The lawsuit was filed following the release of an episode from Panorama, the BBC's investigative documentary series, titled "Trump: A Second Chance?" In it, the BBC cut together two parts of Trump's January 2021 speech to "Stop the Steal" protesters, right before they stormed the U.S. Capitol. The edit, taken from sections of Trump's speech that were almost an hour apart, gave the impression that he said, "We're going to walk down to the Capitol, and I'll be there with you, and we fight. We fight like hell."

Trump filed a 33-page complaint in December 2025, accusing the BBC of a "staggering breach of journalistic ethics." The suit claims "the BBC intentionally used the Panorama Documentary to maliciously, falsely, and defamatorily make it appear that President Trump explicitly called for violent action and rioting," and that this is part of "the BBC's longstanding pattern of manipulating President Trump's speeches and presenting content in a misleading manner in order to defame him." This edit led to "massive economic damage to his brand value and significant damage and injury to his future financial prospects," according to the suit, and as a result, Trump is seeking $10 billion in damages.

This is not the first time that the BBC has been accused of exuding bias in its reporting (although this would be the most expensive example of it). In its coverage of the Israel-Hamas war, the news agency has been accused of anti-Israel bias in its reporting. According to research led by British-Israeli lawyer Trevor Asserson, the BBC breached its own editorial guidelines over 1,500 times at the height of the conflict. During the Scottish independence referendum in 2014, independence campaigners claimed the BBC's coverage was biased toward staying in the union, leading to protests outside the BBC's Scotland headquarters in Glasgow.  

It appears that Panorama was rife with the bias the BBC has long been accused of. The episode did not include the part of Trump's speech in which he encouraged the crowd to "peacefully and patriotically" march to the Capitol. Indeed, the editing of the speech could be easily interpreted as a deliberate distortion of the president's words.

Despite this, there are several reasons why Trump might not win the suit. As Reason's Robby Soave points out, Trump is bringing the suit forward in Florida—where it's unclear if the Panorama episode even aired—rather than the U.K., because "the statute of limitations has already expired in the latter venue." Additionally, "libel law in the U.S. is friendlier to the defendant than laws in the U.K., owing to our stronger First Amendment protections," explains Soave. 

Furthermore, the BBC has already apologized and said it would not show the 2024 documentary again.
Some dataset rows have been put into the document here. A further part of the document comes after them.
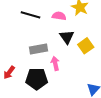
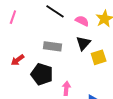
pink arrow: (55, 63) -> (66, 88), moved

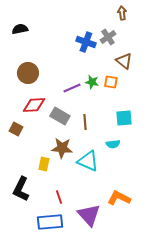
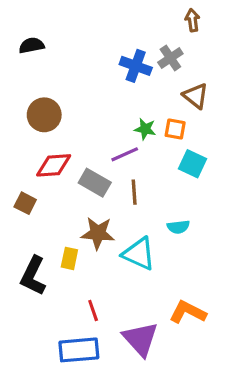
purple line: (72, 88) -> (125, 154), moved
cyan square: (124, 118) -> (192, 164), moved, turned 30
black L-shape: (21, 189) -> (33, 276), moved

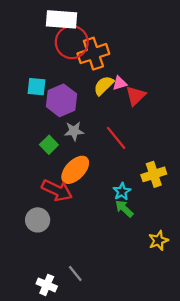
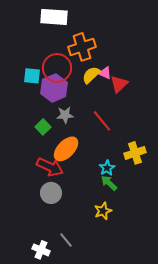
red circle: (72, 42) -> (57, 68), moved
pink triangle: (120, 83) -> (105, 73), turned 40
gray circle: (38, 220) -> (51, 193), moved
yellow star: (158, 240) -> (103, 211), moved

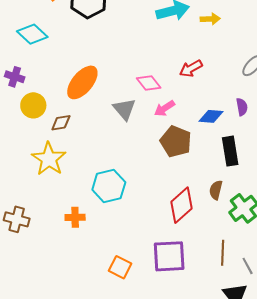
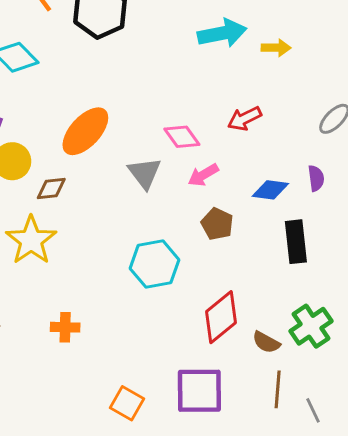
brown pentagon: (176, 141) -> (217, 224), size x0.7
cyan hexagon: (109, 186) -> (154, 264), moved
brown semicircle: (216, 190) -> (266, 342), moved, turned -78

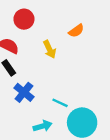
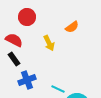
blue cross: (24, 92) -> (27, 80), turned 30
BBC Director General Tim Davie and BBC News CEO Deborah Turness both announced their resignations, and BBC Chairman Samir Shah sent a personal apology letter to the White House.

The claim that Trump suffered billions of dollars in damages because of the documentary is also dubious. The documentary came out three years after he was impeached and four years after he lost his reelection bid to Joe Biden. Even so, Trump's broader public brand and base support have shown remarkable resilience, which prompted his successful return to the White House. Since then, he has openly leveraged his office to bolster the Trump brand through golf resorts, meme coins, and cryptocurrency ventures.

Factor in the fact that the BBC raises about $5.19 billion in licence-fee income and around $3 billion in commercial revenue, and it becomes clearer that this lawsuit is yet another example of Trump using frivolous lawsuits to bully news organizations that he disagrees with. This strategy was used last year when the president sued CBS News for airing two different responses during a 60 Minutes interview with then–Vice President Kamala Harris. Rather than fight it, CBS News' parent company, Paramount, settled the suit. In what may have been a coincidence, Paramount was later given federal approval to merge with Skydance Media.

Perhaps the BBC edited the documentary unfairly, but Trump appears determined to use the courts to silence critics and deter coverage he views as unfavorable. Even where journalistic standards may have fallen short, the solution to biased reporting has, at least traditionally, been scrutiny and competition, not multibillion-dollar lawsuits.